- [Task requirements] Find the line holding "Наши соцсети" in the entries below. Give it again exactly, along with every line after it up to and including the line holding "novembre 2024".

BEGIN

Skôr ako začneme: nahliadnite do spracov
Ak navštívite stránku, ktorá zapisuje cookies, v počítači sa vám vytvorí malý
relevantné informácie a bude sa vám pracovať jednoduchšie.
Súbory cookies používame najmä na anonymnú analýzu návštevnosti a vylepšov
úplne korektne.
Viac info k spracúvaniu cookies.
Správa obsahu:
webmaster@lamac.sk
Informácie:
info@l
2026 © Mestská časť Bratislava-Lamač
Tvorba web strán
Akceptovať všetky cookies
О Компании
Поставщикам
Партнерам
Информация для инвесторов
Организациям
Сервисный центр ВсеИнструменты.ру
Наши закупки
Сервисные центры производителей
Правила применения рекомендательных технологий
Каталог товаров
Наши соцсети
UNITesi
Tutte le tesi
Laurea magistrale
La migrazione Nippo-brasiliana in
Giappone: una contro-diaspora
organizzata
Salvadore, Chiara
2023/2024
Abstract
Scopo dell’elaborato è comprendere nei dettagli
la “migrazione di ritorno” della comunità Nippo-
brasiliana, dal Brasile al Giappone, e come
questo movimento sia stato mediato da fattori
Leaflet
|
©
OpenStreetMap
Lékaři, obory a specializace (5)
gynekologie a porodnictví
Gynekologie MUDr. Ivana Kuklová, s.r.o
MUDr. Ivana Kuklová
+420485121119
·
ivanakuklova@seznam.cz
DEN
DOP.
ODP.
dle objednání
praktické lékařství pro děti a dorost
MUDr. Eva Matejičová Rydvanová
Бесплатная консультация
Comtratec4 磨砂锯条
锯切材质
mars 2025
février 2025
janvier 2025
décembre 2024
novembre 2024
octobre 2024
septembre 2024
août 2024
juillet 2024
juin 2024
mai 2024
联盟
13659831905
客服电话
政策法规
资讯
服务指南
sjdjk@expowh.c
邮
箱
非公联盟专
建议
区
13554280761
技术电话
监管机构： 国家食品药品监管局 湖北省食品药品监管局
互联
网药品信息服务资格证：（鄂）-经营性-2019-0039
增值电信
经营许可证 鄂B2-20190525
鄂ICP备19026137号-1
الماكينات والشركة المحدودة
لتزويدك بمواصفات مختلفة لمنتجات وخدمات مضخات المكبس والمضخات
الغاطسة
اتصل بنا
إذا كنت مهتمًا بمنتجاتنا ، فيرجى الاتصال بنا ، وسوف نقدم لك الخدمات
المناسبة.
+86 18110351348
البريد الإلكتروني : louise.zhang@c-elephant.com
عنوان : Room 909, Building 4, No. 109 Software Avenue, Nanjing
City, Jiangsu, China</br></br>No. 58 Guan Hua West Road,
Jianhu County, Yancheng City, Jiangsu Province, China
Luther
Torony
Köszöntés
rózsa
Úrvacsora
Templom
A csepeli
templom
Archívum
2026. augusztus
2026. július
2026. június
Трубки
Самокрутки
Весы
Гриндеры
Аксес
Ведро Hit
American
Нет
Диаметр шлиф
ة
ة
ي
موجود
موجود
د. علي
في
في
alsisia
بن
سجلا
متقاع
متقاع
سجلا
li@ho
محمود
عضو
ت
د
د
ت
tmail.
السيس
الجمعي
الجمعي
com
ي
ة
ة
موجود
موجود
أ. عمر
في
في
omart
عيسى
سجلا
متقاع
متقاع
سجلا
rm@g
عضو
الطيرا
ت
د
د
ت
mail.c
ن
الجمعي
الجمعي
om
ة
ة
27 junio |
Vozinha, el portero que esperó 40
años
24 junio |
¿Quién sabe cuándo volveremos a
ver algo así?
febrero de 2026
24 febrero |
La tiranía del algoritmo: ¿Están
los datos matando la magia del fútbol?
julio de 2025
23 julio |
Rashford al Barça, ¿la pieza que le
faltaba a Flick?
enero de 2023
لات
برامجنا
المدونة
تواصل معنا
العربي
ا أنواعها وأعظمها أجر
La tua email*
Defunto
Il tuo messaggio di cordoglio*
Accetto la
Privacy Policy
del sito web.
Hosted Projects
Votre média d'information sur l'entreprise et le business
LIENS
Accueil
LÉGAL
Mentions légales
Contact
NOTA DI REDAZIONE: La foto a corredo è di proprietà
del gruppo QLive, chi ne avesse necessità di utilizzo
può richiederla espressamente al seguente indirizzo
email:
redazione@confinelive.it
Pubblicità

END

- [Result of the exercise]
Наши соцсети
UNITesi
Tutte le tesi
Laurea magistrale
La migrazione Nippo-brasiliana in
Giappone: una contro-diaspora
organizzata
Salvadore, Chiara
2023/2024
Abstract
Scopo dell’elaborato è comprendere nei dettagli
la “migrazione di ritorno” della comunità Nippo-
brasiliana, dal Brasile al Giappone, e come
questo movimento sia stato mediato da fattori
Leaflet
|
©
OpenStreetMap
Lékaři, obory a specializace (5)
gynekologie a porodnictví
Gynekologie MUDr. Ivana Kuklová, s.r.o
MUDr. Ivana Kuklová
+420485121119
·
ivanakuklova@seznam.cz
DEN
DOP.
ODP.
dle objednání
praktické lékařství pro děti a dorost
MUDr. Eva Matejičová Rydvanová
Бесплатная консультация
Comtratec4 磨砂锯条
锯切材质
mars 2025
février 2025
janvier 2025
décembre 2024
novembre 2024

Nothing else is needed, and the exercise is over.